Content starts

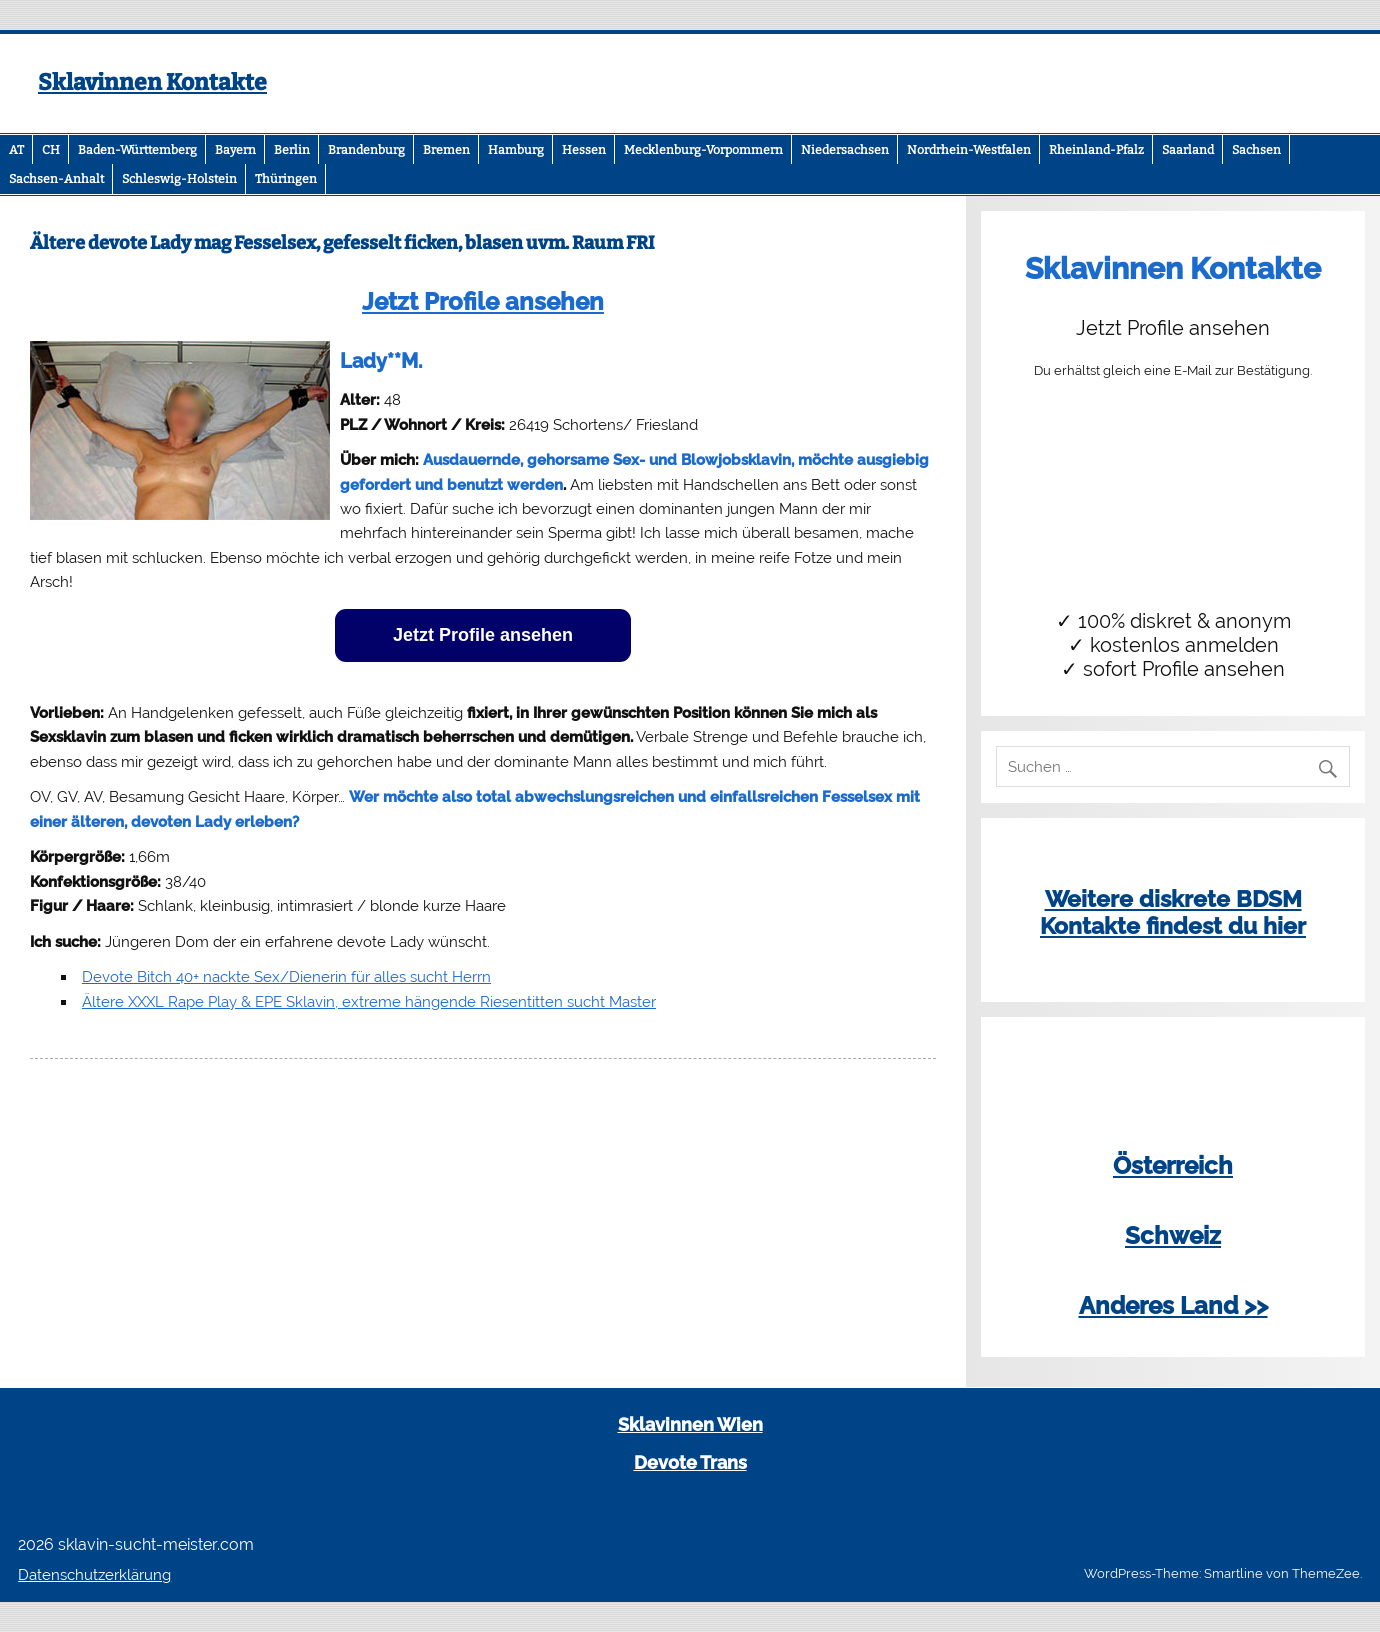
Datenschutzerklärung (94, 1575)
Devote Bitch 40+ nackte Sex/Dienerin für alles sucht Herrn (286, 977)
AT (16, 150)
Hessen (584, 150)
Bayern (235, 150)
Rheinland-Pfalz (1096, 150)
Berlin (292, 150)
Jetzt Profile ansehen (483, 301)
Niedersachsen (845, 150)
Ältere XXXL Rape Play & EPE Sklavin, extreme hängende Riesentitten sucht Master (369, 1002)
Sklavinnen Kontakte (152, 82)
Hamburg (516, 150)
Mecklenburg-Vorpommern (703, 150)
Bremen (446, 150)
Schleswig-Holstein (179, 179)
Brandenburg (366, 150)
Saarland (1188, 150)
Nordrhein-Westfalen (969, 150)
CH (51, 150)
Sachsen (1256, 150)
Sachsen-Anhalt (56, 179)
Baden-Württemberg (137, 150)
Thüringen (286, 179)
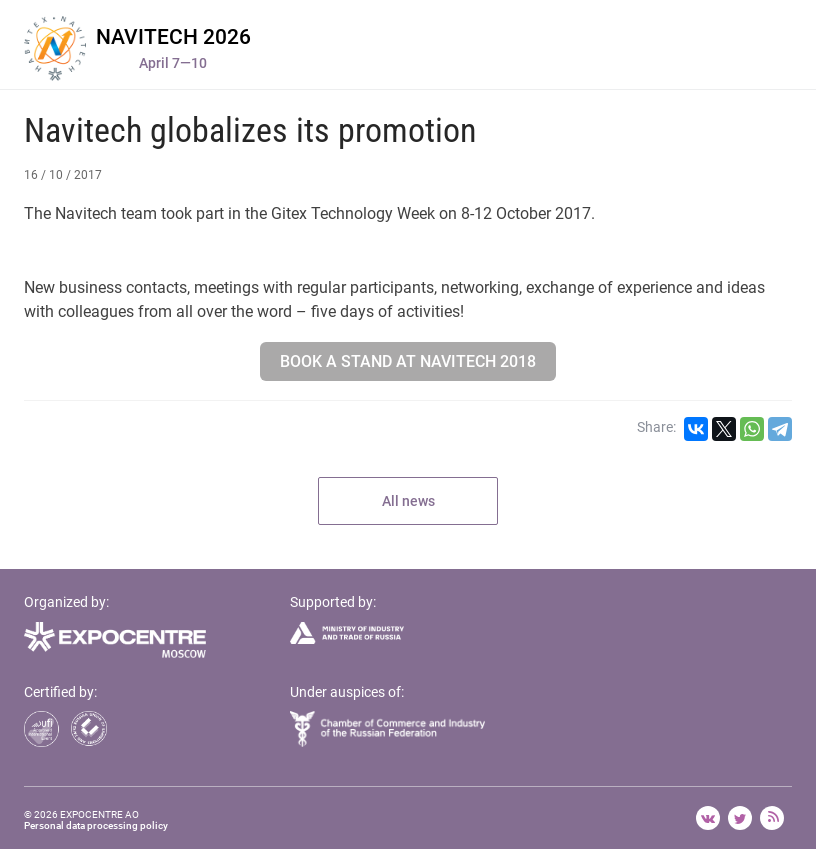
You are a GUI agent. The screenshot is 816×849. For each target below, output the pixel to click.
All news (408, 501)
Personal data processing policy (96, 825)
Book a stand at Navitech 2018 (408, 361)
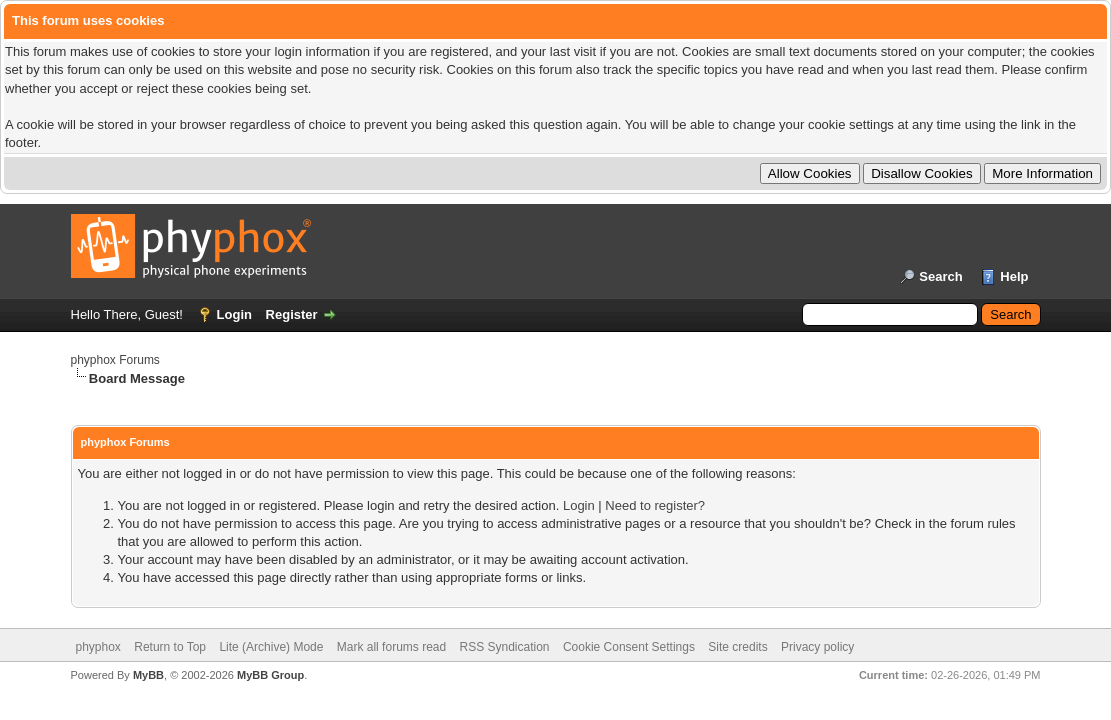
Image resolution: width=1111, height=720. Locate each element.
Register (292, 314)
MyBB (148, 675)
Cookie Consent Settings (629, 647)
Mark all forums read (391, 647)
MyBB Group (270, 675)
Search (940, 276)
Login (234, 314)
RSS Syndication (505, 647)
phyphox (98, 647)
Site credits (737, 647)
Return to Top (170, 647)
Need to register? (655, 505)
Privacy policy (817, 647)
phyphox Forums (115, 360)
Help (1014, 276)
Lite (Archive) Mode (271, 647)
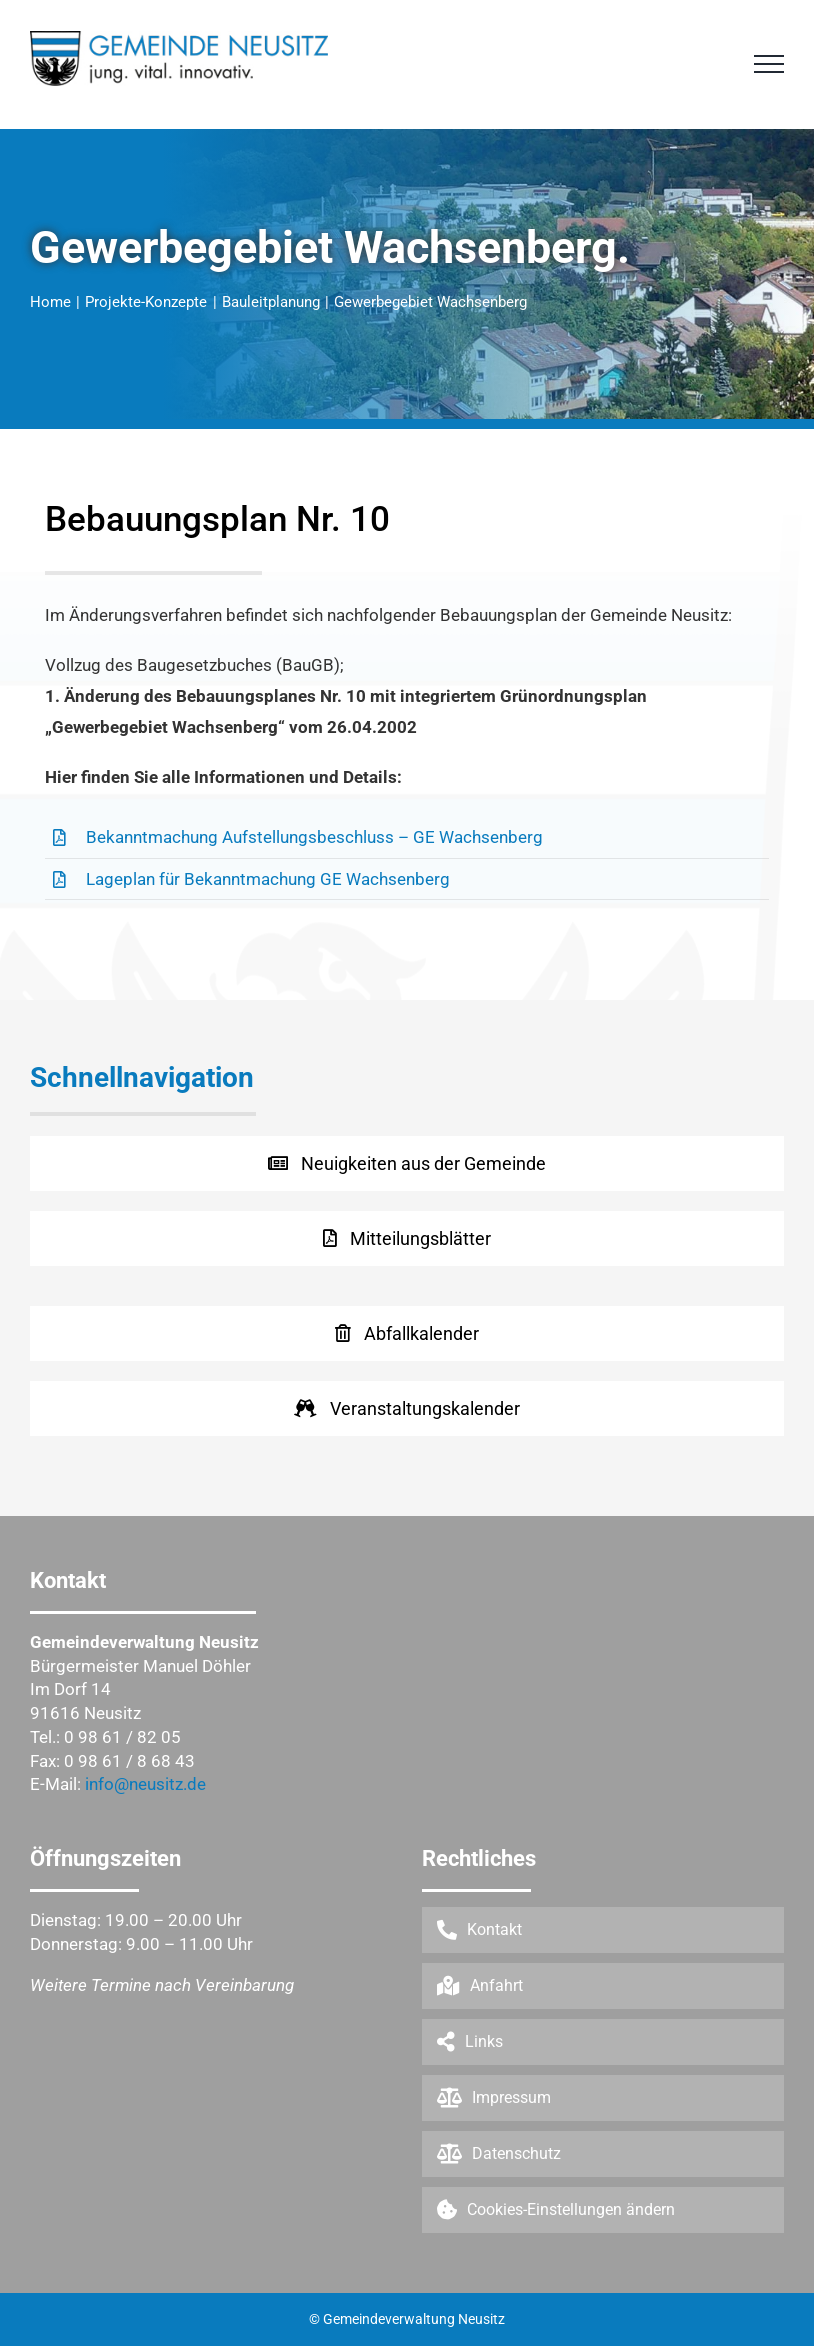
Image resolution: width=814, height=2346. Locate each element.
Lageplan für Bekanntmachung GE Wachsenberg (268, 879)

Content ends

(What the exercise asks) Please return only the lines from the top of the data through the line with "Thüringen (286, 179)", exactly as written, and drop every picture.

(Solved exercise)
Datenschutzerklärung (94, 1575)
Devote Bitch 40+ nackte Sex/Dienerin für alles sucht Herrn (286, 977)
AT (16, 150)
Hessen (584, 150)
Bayern (235, 150)
Rheinland-Pfalz (1096, 150)
Berlin (292, 150)
Jetzt Profile ansehen (483, 301)
Niedersachsen (845, 150)
Ältere XXXL Rape Play & EPE Sklavin, extreme hängende Riesentitten sucht Master (369, 1002)
Sklavinnen Kontakte (152, 82)
Hamburg (516, 150)
Mecklenburg-Vorpommern (703, 150)
Bremen (446, 150)
Schleswig-Holstein (179, 179)
Brandenburg (366, 150)
Saarland (1188, 150)
Nordrhein-Westfalen (969, 150)
CH (51, 150)
Sachsen (1256, 150)
Sachsen-Anhalt (56, 179)
Baden-Württemberg (137, 150)
Thüringen (286, 179)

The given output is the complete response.